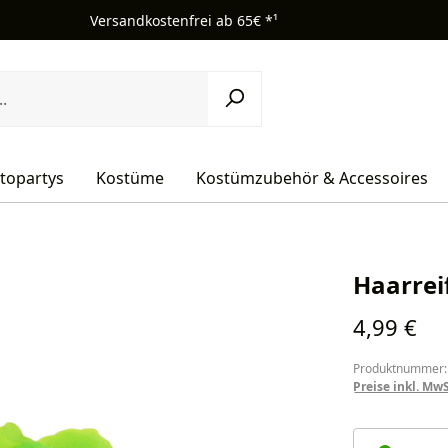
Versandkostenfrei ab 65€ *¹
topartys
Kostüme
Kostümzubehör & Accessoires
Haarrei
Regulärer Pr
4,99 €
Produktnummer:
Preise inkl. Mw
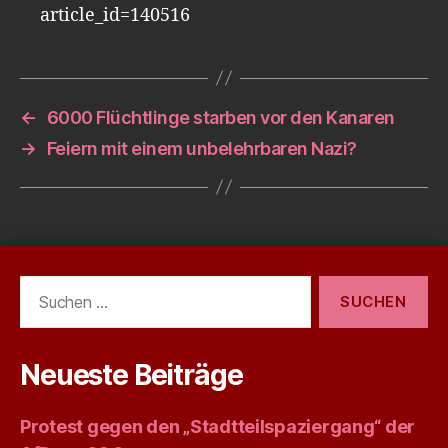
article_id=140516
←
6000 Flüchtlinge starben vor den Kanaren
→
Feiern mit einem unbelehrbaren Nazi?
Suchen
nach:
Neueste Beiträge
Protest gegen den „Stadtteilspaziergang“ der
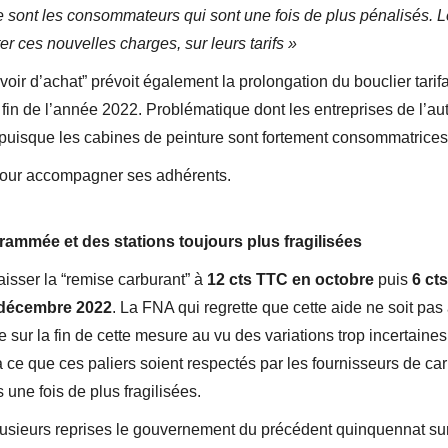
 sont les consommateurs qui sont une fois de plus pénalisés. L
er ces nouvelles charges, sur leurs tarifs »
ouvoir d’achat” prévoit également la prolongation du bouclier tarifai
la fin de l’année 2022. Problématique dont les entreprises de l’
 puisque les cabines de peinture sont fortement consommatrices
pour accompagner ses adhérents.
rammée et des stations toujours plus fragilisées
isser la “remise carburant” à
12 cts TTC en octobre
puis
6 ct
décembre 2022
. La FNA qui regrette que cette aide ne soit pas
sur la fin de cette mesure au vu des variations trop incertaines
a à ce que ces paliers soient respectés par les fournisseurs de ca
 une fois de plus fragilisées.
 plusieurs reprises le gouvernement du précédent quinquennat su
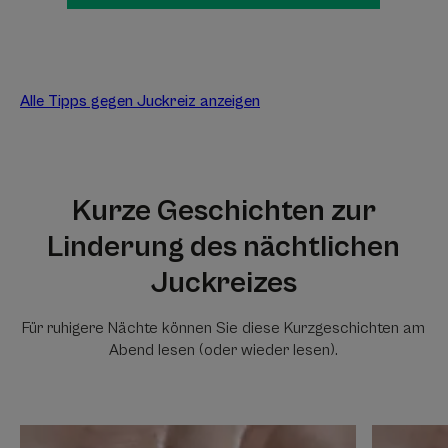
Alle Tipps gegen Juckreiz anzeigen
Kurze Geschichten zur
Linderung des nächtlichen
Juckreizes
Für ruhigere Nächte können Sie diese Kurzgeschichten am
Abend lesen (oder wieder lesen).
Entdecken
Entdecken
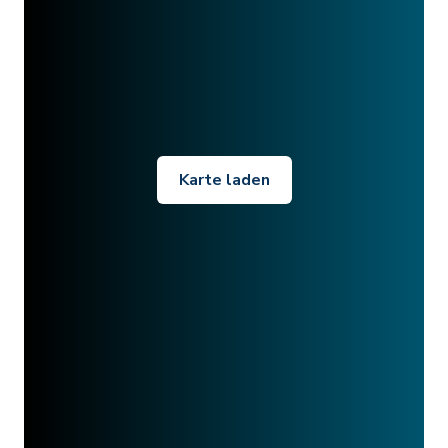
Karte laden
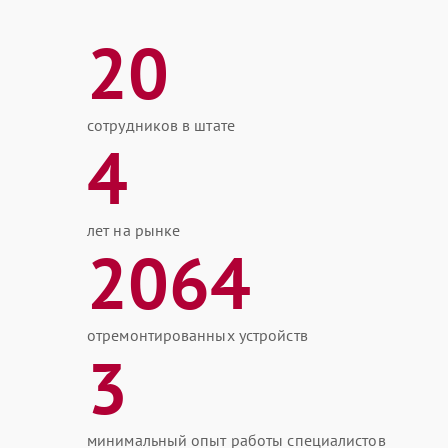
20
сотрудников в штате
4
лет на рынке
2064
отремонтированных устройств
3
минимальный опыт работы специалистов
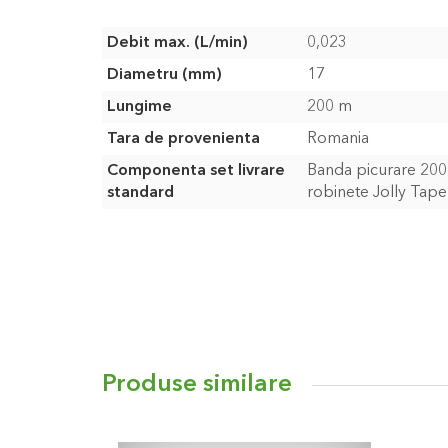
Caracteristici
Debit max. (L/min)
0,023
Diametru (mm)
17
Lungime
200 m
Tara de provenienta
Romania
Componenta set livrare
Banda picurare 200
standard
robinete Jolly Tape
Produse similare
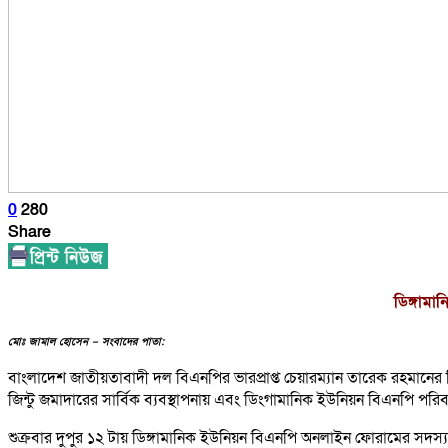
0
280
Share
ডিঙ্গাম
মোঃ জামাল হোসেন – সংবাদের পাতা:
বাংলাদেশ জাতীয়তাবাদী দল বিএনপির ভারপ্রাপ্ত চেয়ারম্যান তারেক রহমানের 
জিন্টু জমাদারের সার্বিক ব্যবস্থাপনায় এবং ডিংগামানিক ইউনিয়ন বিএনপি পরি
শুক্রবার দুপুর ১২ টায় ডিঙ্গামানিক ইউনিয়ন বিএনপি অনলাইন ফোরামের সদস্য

> _Problem_
Reproduce the records word for word, please, from their first line up to and including the line that contains "Neueste Beiträge", but no pictures.

> _Task response_
Versandkostenfrei ab 65€ *¹
topartys
Kostüme
Kostümzubehör & Accessoires
Haarrei
Regulärer Pr
4,99 €
Produktnummer:
Preise inkl. Mw
article_id=140516
←
6000 Flüchtlinge starben vor den Kanaren
→
Feiern mit einem unbelehrbaren Nazi?
Suchen
nach:
Neueste Beiträge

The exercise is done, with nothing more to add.